Abbey Road is the eleventh official album recorded by The Beatles. Although its release preceded that of Let It Be, it was their last album to be started. Let it Be was begun in January, 1969, whereas this album was started in April of that year. The album was released on 26 September 1969 in the United Kingdom and 1 October 1969 in the United States. It is regarded as one of The Beatles' most tightly constructed albums, even though the band was barely operating as a functioning unit at the time.
After the near-disastrous sessions for the proposed "Get Back "album (later retitled "Let It Be"), Paul McCartney suggested to producer George Martin that the group get together and make an album "just like the old days. .. just like we used to", free of the conflict that began with the sessions for "The White Album'.

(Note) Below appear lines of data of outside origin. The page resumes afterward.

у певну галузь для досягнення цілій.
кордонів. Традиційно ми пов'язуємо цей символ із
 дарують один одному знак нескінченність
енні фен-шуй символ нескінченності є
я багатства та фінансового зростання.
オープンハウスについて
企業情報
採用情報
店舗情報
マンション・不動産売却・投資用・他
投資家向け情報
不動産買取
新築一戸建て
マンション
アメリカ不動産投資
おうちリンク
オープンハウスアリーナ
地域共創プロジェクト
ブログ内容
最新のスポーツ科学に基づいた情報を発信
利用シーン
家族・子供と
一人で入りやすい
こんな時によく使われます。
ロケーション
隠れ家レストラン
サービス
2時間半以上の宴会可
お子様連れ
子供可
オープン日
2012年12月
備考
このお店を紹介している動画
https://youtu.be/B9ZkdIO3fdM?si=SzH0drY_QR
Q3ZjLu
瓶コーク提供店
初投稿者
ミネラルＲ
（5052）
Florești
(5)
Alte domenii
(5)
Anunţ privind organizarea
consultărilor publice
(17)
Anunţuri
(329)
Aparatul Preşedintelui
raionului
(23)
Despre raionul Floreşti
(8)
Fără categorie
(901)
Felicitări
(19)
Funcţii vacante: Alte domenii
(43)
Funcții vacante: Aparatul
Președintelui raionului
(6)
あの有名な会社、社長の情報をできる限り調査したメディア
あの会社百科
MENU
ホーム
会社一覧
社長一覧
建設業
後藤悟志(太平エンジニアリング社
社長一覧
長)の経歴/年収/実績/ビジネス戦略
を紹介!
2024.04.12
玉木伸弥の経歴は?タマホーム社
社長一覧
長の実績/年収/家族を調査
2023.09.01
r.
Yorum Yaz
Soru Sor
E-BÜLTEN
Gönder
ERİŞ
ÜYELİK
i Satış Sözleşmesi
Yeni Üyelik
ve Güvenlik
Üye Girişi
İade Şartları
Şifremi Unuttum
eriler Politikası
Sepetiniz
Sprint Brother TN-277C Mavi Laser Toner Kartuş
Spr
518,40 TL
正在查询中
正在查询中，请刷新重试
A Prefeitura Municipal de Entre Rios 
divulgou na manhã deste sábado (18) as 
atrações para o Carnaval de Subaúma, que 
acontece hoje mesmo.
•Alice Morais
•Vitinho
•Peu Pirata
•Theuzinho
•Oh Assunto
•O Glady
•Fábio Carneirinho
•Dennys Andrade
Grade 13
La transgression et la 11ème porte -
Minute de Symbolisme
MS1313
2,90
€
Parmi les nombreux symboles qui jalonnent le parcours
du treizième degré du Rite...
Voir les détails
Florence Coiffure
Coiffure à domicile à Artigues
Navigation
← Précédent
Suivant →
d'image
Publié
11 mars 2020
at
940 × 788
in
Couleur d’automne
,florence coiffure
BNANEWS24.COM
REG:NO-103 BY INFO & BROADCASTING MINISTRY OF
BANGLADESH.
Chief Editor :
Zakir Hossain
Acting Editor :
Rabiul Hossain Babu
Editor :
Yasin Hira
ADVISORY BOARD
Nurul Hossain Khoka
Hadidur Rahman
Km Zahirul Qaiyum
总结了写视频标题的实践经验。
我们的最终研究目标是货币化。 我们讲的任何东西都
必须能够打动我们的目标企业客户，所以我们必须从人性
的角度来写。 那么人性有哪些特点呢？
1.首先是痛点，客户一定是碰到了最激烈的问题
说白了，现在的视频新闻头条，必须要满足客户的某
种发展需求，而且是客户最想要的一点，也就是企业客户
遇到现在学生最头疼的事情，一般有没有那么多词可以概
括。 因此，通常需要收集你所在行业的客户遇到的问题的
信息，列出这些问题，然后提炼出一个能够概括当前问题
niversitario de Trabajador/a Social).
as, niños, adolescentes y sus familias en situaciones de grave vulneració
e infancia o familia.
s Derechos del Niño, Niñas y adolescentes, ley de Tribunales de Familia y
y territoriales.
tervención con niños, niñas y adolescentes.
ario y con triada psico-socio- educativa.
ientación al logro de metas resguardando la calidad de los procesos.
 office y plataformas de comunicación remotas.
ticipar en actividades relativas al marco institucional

Martin agreed to this if the band would be "the way they used to be". In their interviews for the "Beatles Anthology" series, the surviving band members stated they knew at the time this would very likely be the final Beatles' product, and therefore they agreed to set aside their differences and "go out on a high note."
With the "Let It Be' album partly finished, the sessions for "Abbey Road' began in April, as the "Ballad of John and Yoko"/"Old Brown Shoe" single was completed. Most of the album was recorded between July 2nd and August 1st, 1969. ;After the LP was finished and released, the "Get Back/Let It Be" project was re-examined. More work was done on the album, including the recording of additional music.
Although people often label "Abbey Road" as the "last album recorded by the Beatles," this is a misnomer. Songs for "Let It Be" were added after "Abbey Road" was released. However, since "Let It Be' was started before "Abbey Road", it would be wrong to label that album as the Beatles' last, either. Properly, "Abbey Road" was the last LP started by the Beatles while they were still together.